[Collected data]

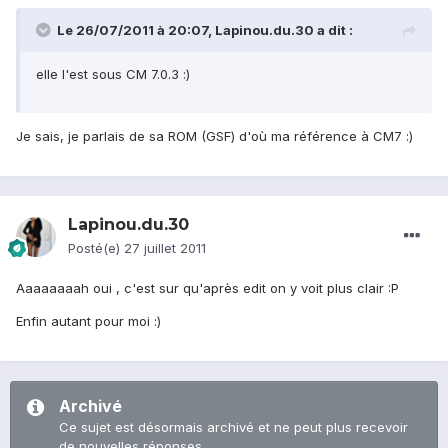
Le 26/07/2011 à 20:07, Lapinou.du.30 a dit :
elle l'est sous CM 7.0.3 :)
Je sais, je parlais de sa ROM (GSF) d'où ma référence à CM7 :)
Lapinou.du.30
Posté(e)
27 juillet 2011
Aaaaaaaah oui , c'est sur qu'après edit on y voit plus clair :P
Enfin autant pour moi :)
Archivé
Ce sujet est désormais archivé et ne peut plus recevoir
de nouvelles réponses.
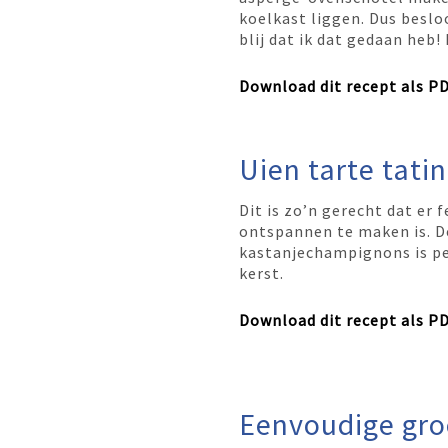
koelkast liggen. Dus besloo
blij dat ik dat gedaan heb
Download dit recept als P
Uien tarte tatin
Dit is zo’n gerecht dat er f
ontspannen te maken is. De
kastanjechampignons is pe
kerst.
Download dit recept als P
Eenvoudige gro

### Activity
Return every line of the data above in which "plus" appears.

### Written response
Aaaaaaaah oui , c'est sur qu'après edit on y voit plus clair :P
Ce sujet est désormais archivé et ne peut plus recevoir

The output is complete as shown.